Two markets in particular have been affected: the North American heavy truck market and the international power generation markets.
Clarcor (CLC) is a company that competes with Cummins in the heavy duty, original equipment manufacturer filtration sector. It also has reported declining revenue for the third quarter because of lower-than-expected revenue. Clarcor's President and CEO Chris Conway explains why:
Our third-quarter financial results were below our internal expectations heading into the quarter primarily due to lower than expected sales of heavy-duty engine filtration products in the domestic aftermarket and China.

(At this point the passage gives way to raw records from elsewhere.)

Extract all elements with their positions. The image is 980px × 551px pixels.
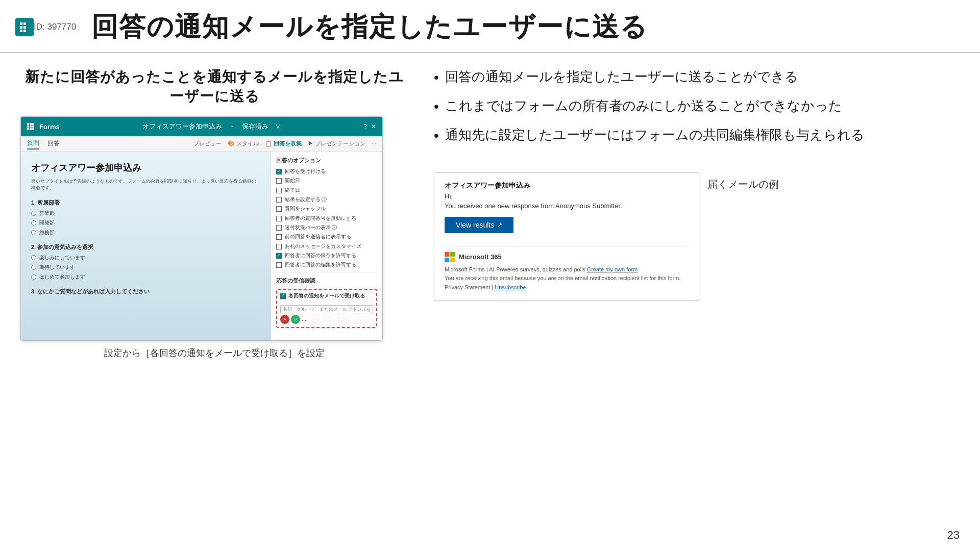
checkbox-icon[interactable] bbox=[276, 178, 282, 184]
ms365-sq-blue bbox=[445, 258, 449, 262]
more-dots: … bbox=[302, 316, 307, 322]
forms-body: オフィスアワー参加申込み 良いサブタイトルは予告編のようなものです。フォームの内… bbox=[21, 152, 382, 341]
page-title: 回答の通知メールを指定したユーザーに送る bbox=[91, 9, 648, 45]
email-card-form-title: オフィスアワー参加申込み bbox=[445, 181, 689, 190]
question-2-section: 2. 参加の意気込みを選択 楽しみにしています 期待しています はじめて参加しま… bbox=[31, 243, 260, 281]
setting-item-11: 回答者に回答の編集を許可する bbox=[276, 262, 377, 268]
setting-item-9: お礼のメッセージをカスタマイズ bbox=[276, 243, 377, 249]
svg-rect-3 bbox=[23, 26, 26, 29]
svg-rect-1 bbox=[23, 22, 26, 25]
email-notif-label: 各回答の通知をメールで受け取る bbox=[288, 293, 365, 299]
checkbox-icon[interactable] bbox=[276, 169, 282, 174]
checkbox-icon[interactable] bbox=[276, 253, 282, 259]
header-id: ID: 397770 bbox=[34, 22, 76, 32]
email-notification-section: 各回答の通知をメールで受け取る A B … bbox=[276, 289, 377, 328]
svg-rect-0 bbox=[20, 22, 22, 25]
radio-icon bbox=[31, 265, 36, 270]
more-btn[interactable]: ··· bbox=[372, 140, 376, 147]
email-example-wrapper: オフィスアワー参加申込み Hi, You received one new re… bbox=[434, 172, 960, 301]
bullet-text-3: 通知先に設定したユーザーにはフォームの共同編集権限も与えられる bbox=[445, 126, 865, 145]
present-btn[interactable]: ▶ プレゼンテーション bbox=[308, 140, 365, 147]
form-preview-desc: 良いサブタイトルは予告編のようなものです。フォームの内容を閲覧者に知らせ、より良… bbox=[31, 178, 260, 191]
ms365-sq-green bbox=[450, 252, 455, 257]
style-btn[interactable]: 🎨 スタイル bbox=[228, 140, 259, 147]
checkbox-icon[interactable] bbox=[276, 234, 282, 240]
radio-icon bbox=[31, 274, 36, 280]
q1-option-1: 営業部 bbox=[31, 210, 260, 217]
forms-logo-icon bbox=[15, 18, 34, 36]
checkbox-icon[interactable] bbox=[276, 188, 282, 193]
form-preview-title: オフィスアワー参加申込み bbox=[31, 162, 260, 174]
setting-item-2: 開始日 bbox=[276, 178, 377, 184]
radio-icon bbox=[31, 211, 36, 216]
topbar-dots bbox=[27, 123, 34, 130]
email-divider bbox=[445, 246, 689, 247]
bullet-dot-2: • bbox=[434, 96, 439, 116]
footer-link1[interactable]: Create my own form bbox=[587, 266, 638, 272]
checkbox-icon[interactable] bbox=[276, 225, 282, 231]
q2-option-3: はじめて参加します bbox=[31, 273, 260, 281]
q2-option-1: 楽しみにしています bbox=[31, 254, 260, 261]
settings-title-1: 回答のオプション bbox=[276, 157, 377, 164]
email-card: オフィスアワー参加申込み Hi, You received one new re… bbox=[434, 172, 699, 301]
view-results-button[interactable]: View results ↗ bbox=[445, 217, 513, 233]
forms-topbar: Forms オフィスアワー参加申込み ・ 保存済み ∨ ? ✕ bbox=[21, 117, 382, 136]
preview-btn[interactable]: プレビュー bbox=[193, 140, 222, 147]
bullet-text-1: 回答の通知メールを指定したユーザーに送ることができる bbox=[445, 67, 798, 87]
svg-rect-5 bbox=[23, 30, 26, 32]
email-footer-text: Microsoft Forms | AI-Powered surveys, qu… bbox=[445, 265, 689, 292]
checkbox-icon[interactable] bbox=[276, 244, 282, 249]
email-avatars-row: A B … bbox=[280, 315, 373, 324]
forms-actions-right: プレビュー 🎨 スタイル 📋 回答を収集 ▶ プレゼンテーション ··· bbox=[193, 140, 376, 147]
setting-item-3: 終了日 bbox=[276, 187, 377, 193]
avatar-1: A bbox=[280, 315, 289, 324]
header: ID: 397770 回答の通知メールを指定したユーザーに送る bbox=[0, 0, 980, 53]
right-column: • 回答の通知メールを指定したユーザーに送ることができる • これまではフォーム… bbox=[408, 67, 960, 551]
tab-question[interactable]: 質問 bbox=[27, 138, 39, 149]
question-3-section: 3. なにかご質問などがあれば入力してください bbox=[31, 288, 260, 295]
bullet-item-2: • これまではフォームの所有者のみにしか送ることができなかった bbox=[434, 96, 960, 116]
ms365-label: Microsoft 365 bbox=[459, 253, 502, 261]
q2-option-2: 期待しています bbox=[31, 264, 260, 271]
q1-option-2: 開発部 bbox=[31, 219, 260, 227]
topbar-title: オフィスアワー参加申込み ・ 保存済み ∨ bbox=[65, 122, 359, 131]
email-card-greeting: Hi, bbox=[445, 192, 689, 200]
checkbox-icon[interactable] bbox=[276, 206, 282, 212]
page-number: 23 bbox=[947, 529, 960, 542]
bullet-dot-1: • bbox=[434, 67, 439, 87]
ms365-logo-row: Microsoft 365 bbox=[445, 252, 689, 262]
setting-item-7: 送付状況バーの表示 ⓘ bbox=[276, 224, 377, 231]
avatar-2: B bbox=[291, 315, 300, 324]
email-address-input[interactable] bbox=[280, 305, 373, 313]
subtitle: 新たに回答があったことを通知するメールを指定したユーザーに送る bbox=[20, 67, 408, 106]
setting-item-1: 回答を受け付ける bbox=[276, 168, 377, 174]
checkbox-icon[interactable] bbox=[276, 262, 282, 268]
forms-screenshot-mockup: Forms オフィスアワー参加申込み ・ 保存済み ∨ ? ✕ 質問 回答 プレ… bbox=[20, 116, 383, 341]
forms-tabs-bar: 質問 回答 プレビュー 🎨 スタイル 📋 回答を収集 ▶ プレゼンテーション ·… bbox=[21, 136, 382, 152]
q1-option-3: 総務部 bbox=[31, 229, 260, 236]
checkbox-icon[interactable] bbox=[276, 216, 282, 221]
footer-line3: Privacy Statement | bbox=[445, 284, 493, 290]
collect-btn[interactable]: 📋 回答を収集 bbox=[265, 140, 302, 147]
ms365-icon bbox=[445, 252, 455, 262]
q1-title: 1. 所属部署 bbox=[31, 199, 260, 207]
email-card-body: You received one new response from Anony… bbox=[445, 202, 689, 210]
ms365-sq-red bbox=[445, 252, 449, 257]
q2-title: 2. 参加の意気込みを選択 bbox=[31, 243, 260, 251]
settings-title-2: 応答の受信確認 bbox=[276, 277, 377, 285]
q3-title: 3. なにかご質問などがあれば入力してください bbox=[31, 288, 260, 295]
bullet-list: • 回答の通知メールを指定したユーザーに送ることができる • これまではフォーム… bbox=[434, 67, 960, 155]
ms365-sq-yellow bbox=[450, 258, 455, 262]
setting-item-4: 結果を設定する ⓘ bbox=[276, 196, 377, 203]
email-notif-checkbox[interactable] bbox=[280, 293, 286, 299]
view-results-label: View results bbox=[456, 221, 494, 229]
email-example-label: 届くメールの例 bbox=[707, 178, 779, 191]
external-link-icon: ↗ bbox=[497, 221, 502, 229]
checkbox-icon[interactable] bbox=[276, 197, 282, 203]
tab-answer[interactable]: 回答 bbox=[47, 138, 60, 149]
radio-icon bbox=[31, 255, 36, 260]
footer-link2[interactable]: Unsubscribe bbox=[495, 284, 526, 290]
close-icon: ✕ bbox=[371, 123, 376, 130]
help-icon: ? bbox=[363, 123, 367, 130]
left-column: 新たに回答があったことを通知するメールを指定したユーザーに送る Forms オフ… bbox=[20, 67, 408, 551]
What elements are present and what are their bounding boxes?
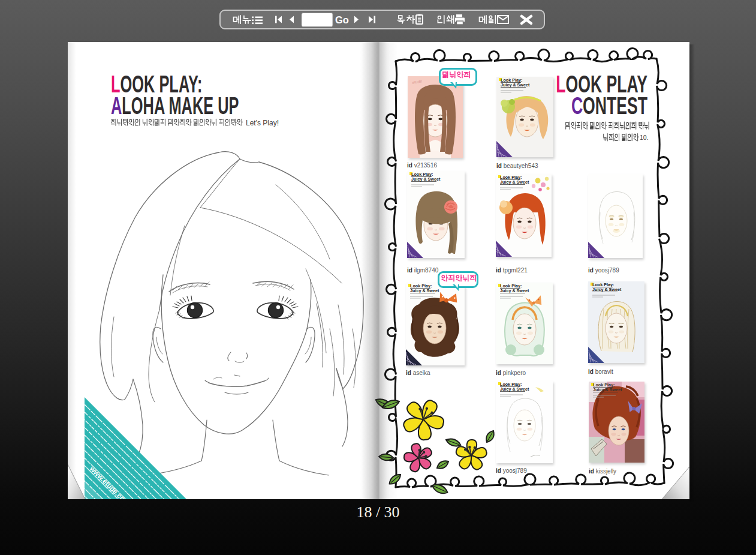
svg-text:Juicy & Sweet: Juicy & Sweet	[500, 386, 529, 392]
svg-text:Juicy & Sweet: Juicy & Sweet	[500, 179, 529, 185]
svg-text:Juicy & Sweet: Juicy & Sweet	[500, 288, 529, 293]
svg-text:10.: 10.	[640, 134, 649, 141]
svg-text:Juicy & Sweet: Juicy & Sweet	[593, 387, 622, 392]
svg-text:Juicy & Sweet: Juicy & Sweet	[501, 82, 530, 88]
svg-text:Juicy & Sweet: Juicy & Sweet	[410, 288, 439, 293]
svg-text:Go: Go	[335, 14, 349, 25]
svg-text:Juicy & Sweet: Juicy & Sweet	[592, 287, 622, 292]
svg-text:Juicy & Sweet: Juicy & Sweet	[411, 176, 441, 182]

And just like Cummins, Clarcor also lowered its full-year earnings guidance. For this reason, Cummins is still in a contraction phase, and 1,500 jobs are going to be cut by year-end. There may also be work-week reductions and some plant shutdowns if the need arises. Since the company is still retracting, I would expect the present trend to continue.
Click to enlarge image.
After an attempt at a rebound during mid-summer, it appears as if Cummins is continuing its downtrend. There was a point when a positive divergence identified an uptrend, but that trend was short-lived. This present downtrend is supported by the RSI and the MACD. Both are bearish following the trend and give no indication of any movement otherwise.
The Options Trade
The stock is presently trading at $87.79. Since the outlook is not favorable for the stock, and it is presently trading in a bearish trend, I will look at a short-term income strategy trading with the trend.
- Buy the January 2013 put with a strike of "87.50" (priced at $6.00)
- Sell the January 2013 put with a strike of "85.00" (priced at $4.70)
- Net Debit to Start: $1.30
- Maximum Profit: $1.20
- Maximum Risk: net debit
- Maximum Length of Trade: four months
Reasoning Behind the Trade
- World economy contraction will not favor the stock.
- This second downsizing of forecast income does not say bullish run.
Disclosure: I have no positions in any stocks mentioned, and no plans to initiate any positions within the next 72 hours.